The study further revealed that healthcare workers who were not involved in COVID-19 vaccination-related activities were less likely to take up vaccines than those who were involved in vaccine-related healthcare. Healthcare workers who participate in vaccination services are trained about vaccines, which improves their understanding of vaccines, how they work and their safety, hence building confidence and trust in vaccination services. However, there is a paucity of data in this area; hence, further research is needed.

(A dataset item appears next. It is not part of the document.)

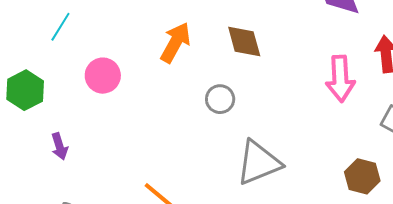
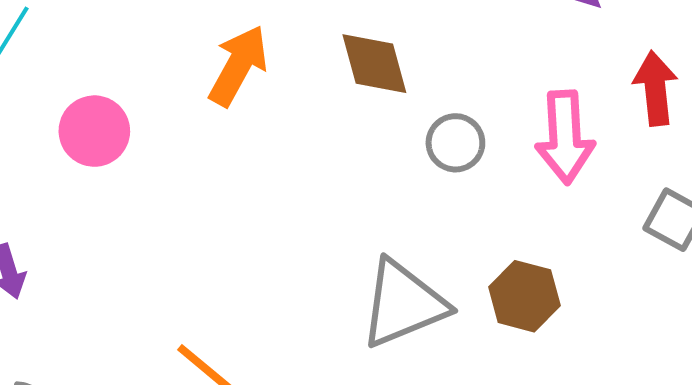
gray circle: (220, 99) -> (455, 143), moved
brown hexagon: (362, 176) -> (524, 296), moved

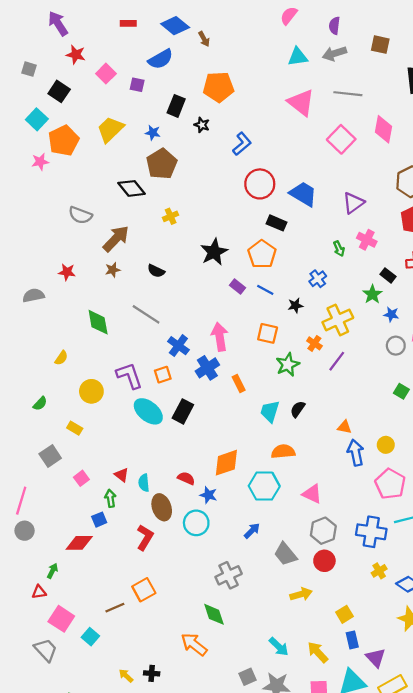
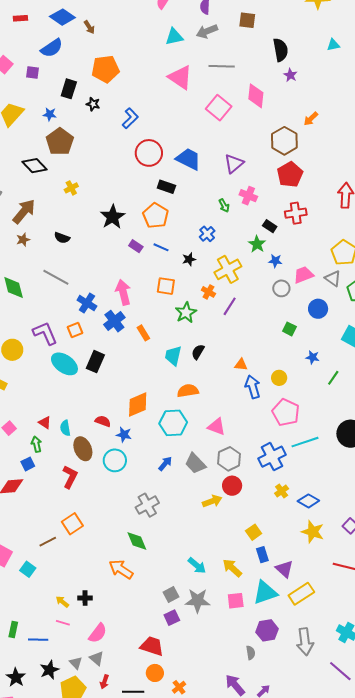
blue cross: (371, 532) -> (272, 457), turned -32
gray trapezoid: (285, 554) -> (195, 463), moved
yellow arrow: (301, 594) -> (212, 501), moved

Using the 5C constructs (confidence, convenience, complacency, calculation, and collective responsibility model) of the determinants of vaccine uptake, we found that a lack of confidence in vaccines and an increased search for information were associated with the non-uptake of vaccines. Greater than 50% of the healthcare workers did not take up the vaccines due to safety concerns, increased vaccine production and concerns about side effects after vaccination. These concerns have also been reported by other studies as reasons for non-uptake of the vaccines (8, 30, 38, 39). Hence, vaccine confidence should be regularly monitored to detect new trends to prompt interventions to build and maintain vaccine confidence. More than two-thirds of the healthcare workers who never received the vaccines reported having read negative media about COVID-19 vaccines, needed more time to understand COVID-19 vaccines and weighed the benefits vs the risks before deciding to receive the vaccines. This is not surprising, as COVID-19 vaccines are associated with many myths and misconceptions (40). This indicates that information-seeking actions such as deciding to take the vaccine based on the sought or established reliable information were important determinants of vaccine uptake. Therefore, providing information that meets the expectations of the public is critical for one’s decision to vaccinate, specifically the trust that COVID‐19 vaccines are safe and effective.
This study is one of the few studies that has explored the reasons for non-uptake of COVID-19 vaccines among health care workers in sub-Saharan Africa. Information was collected during the peak of the epidemic, when the morbidity and mortality rates due to COVID-19 were highest. Therefore, the reasons for non-uptake would be most expressed during this time. Therefore, the findings of this study reflect true healthcare workers’ perceptions about COVID-19 vaccines. However, this study used convenience sampling; hence, the findings may not be generalizable to all healthcare workers. Only those HCWs who were on duty at the time of data collection were contacted and included in the study.